E Galvão sabe disso e vive esta experiência todos os dias da sua existência.
Emigrou para os EUA em 1988. Vive nas terras do Tio Sam até hoje. E fez um percurso na música que hoje marca a sua arte e identidade cultural com um impacto e dimensão particularmente respeitosos na comunidade cabo-verdiana na América.
Tendo começado em Pedra Badejo, no conjunto Strong, então constituído por jovens que queriam seguir as pisadas do Katxás, o eterno líder da música tradicional de Santiago e de Cabo Verde, Galvão nunca mais parou, embora não vivendo da música, porém, não vivendo sem ela.
Atuando sempre como vocalista e baixista, Galvão conta com uma participação ativa em vários grupos musicais nos EUA, destacando-se Cave Band (1989-1990), Eco Tropical (1990-1991), Nha Terra(1991), La Tour (1991-1994), Uprising (1994-1997) e os Pecos Band (1995).
Inicia a partir de 2015 uma participação no grupo Narkotx, um conjunto de rock no qual atua como baixista, vocalista e compositor.
Dono de um reportório bastante eclético, Galvão navega com tranquilidade em todos os géneros musicais cabo-verdianos – de funaná a mazurka – sem desprezar o rock e outros estilos e géneros que campeiam por este vasto mundo.
Iniciou nas gravações a solo em 1997, com album Sensual, produzido por Calú di Guida, seu amigo de todos os momentos. 13 anos depois, em 2010, lançaria o álbum In love.

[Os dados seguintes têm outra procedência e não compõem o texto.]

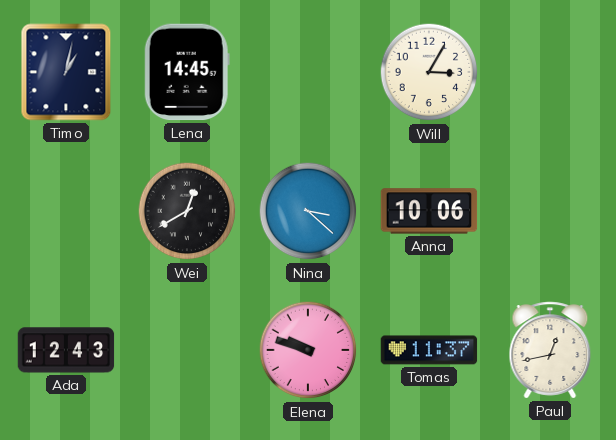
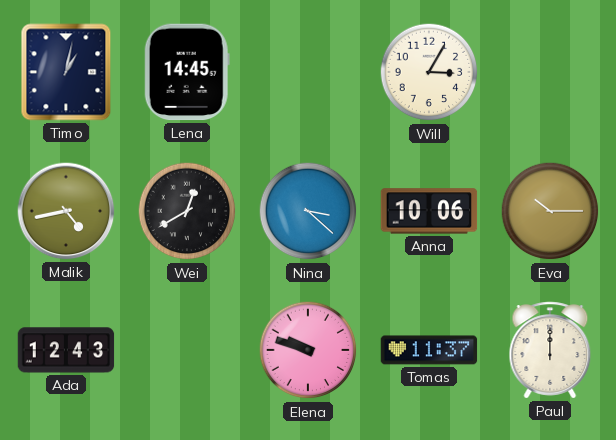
Malik: none -> 4:43
Eva: none -> 10:15
Paul: 12:43 -> 12:00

Ambos os albuns contam com as suas composições, e de outros criadores como Calú di Guida, Chandinho Dedé, entre outros compositores.
Sempre disponível quando o assunto é música, Zé Calvão tem ao longo dos anos acompanhado vários artistas, percorrendo diferentes Estados Norte Americanos e diversos países.
Sensível e fino observador das realidades que o cercam, Galvão tem feito um percurso musical marcado pela rica herança musical do país, pelos estilos tradicionais e influências modernas que o acompanham nas suas criações e produções artísticas.
Este texto é um modesto reconhecimento e uma homenagem para este cabo-verdiano que tem honrado o nosso país e a nossa cultura ao longo da sua vida, com a simplicidade, dedicação e obediência de um Monge.